El porvenir del poeta yace en la memoria, en el tejido del recuerdo que remonta el río hasta la fuente de los antepasados. Como el salmón que al cabo de los años vuelve a ese rincón sagrado donde fue depositada su simiente, en el bautismo del agua originaria, regresa el bardo por las sendas de su palabra creadora, en procura de ese hilo que es eterno, urdido en la encendida tela de todos los exilios.

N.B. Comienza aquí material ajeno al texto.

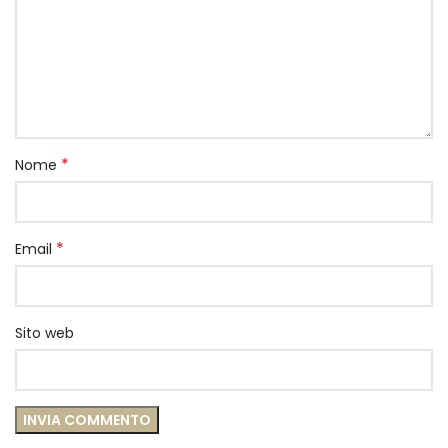
*
Nome
*
Email
Sito web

El poeta construye su mágica ciudad entre océanos, y no requiere de otros dioses que los de la tierra, del viento, de la lluvia y del fuego, para alzar los rascacielos de su sencillo imperio hecho de dolores, anhelos y esperanzas. La soledad es el hogar donde los ojos sin tiempo de la lumbre escrutan esa vida cuyo mapa fuera escrito con los nombres de los seres amados.
La resurrección de los que partieron adviene con la prosodia de sus nombres, con las imágenes que la memoria decodifica en el único lenguaje posible: el de la poesía, esa forma de conocimiento anterior a la razón, más honda que toda filosofía, porque pertenece al reino del silencio, que el poeta quiebra, como un relámpago que estalla desde su lengua, cuando abre la ventana de los días para conjurar toda pesadumbre, para decirle a la muerte: -Aquí están ellos, vivos y latentes en mi memoria… Nadie –ni siquiera tú- puedes sepultarlos en la ceniza del olvido-.
Yo dudo que Carlos Penelas sea el autor de Viajero con una Soledad. Creo que el libro ya estaba escrito por sus ancestros. Sólo que el poeta encontró un día, en una vieja maleta de emigrante, el tesoro de los versos, en un papel sin nombre que tenía el dibujo verbal de todos los nombres.
Viaja tú, pues, lector amante, con él y con ellos. Sus palabras tendrán que ser tu propio viaje por la dorada soledad de la memoria.